- The task:
Keep only the lines of the material below that contain the word "grudzień". Copy those lines.

═══ Study material

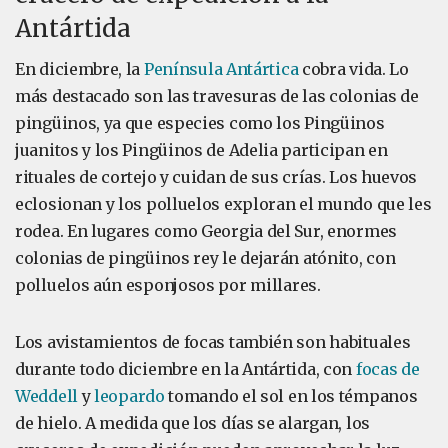
Antártida
En diciembre, la
Península Antártica
cobra vida. Lo
más destacado son las travesuras de las colonias de
pingüinos, ya que especies como los Pingüinos
juanitos y los Pingüinos de Adelia participan en
rituales de cortejo y cuidan de sus crías. Los huevos
eclosionan y los polluelos exploran el mundo que les
rodea. En lugares como Georgia del Sur, enormes
colonias de pingüinos rey le dejarán atónito, con
polluelos aún esponjosos por millares.
Los avistamientos de focas también son habituales
durante todo diciembre en la Antártida, con
focas
de
Weddell
y
leopardo
tomando el sol en los témpanos
de hielo. A medida que los días se alargan, los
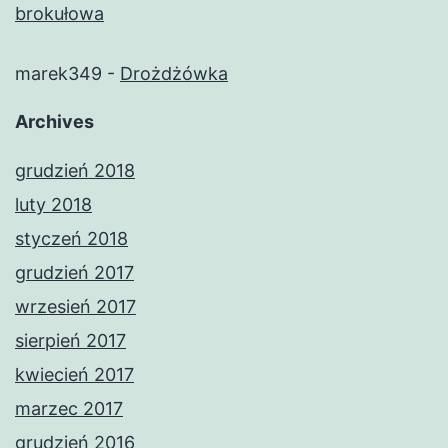
brokułowa
marek349
-
Drożdżówka
Archives
grudzień 2018
luty 2018
styczeń 2018
grudzień 2017
wrzesień 2017
sierpień 2017
kwiecień 2017
marzec 2017
grudzień 2016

══════

- Solution below:
grudzień 2018
grudzień 2017
grudzień 2016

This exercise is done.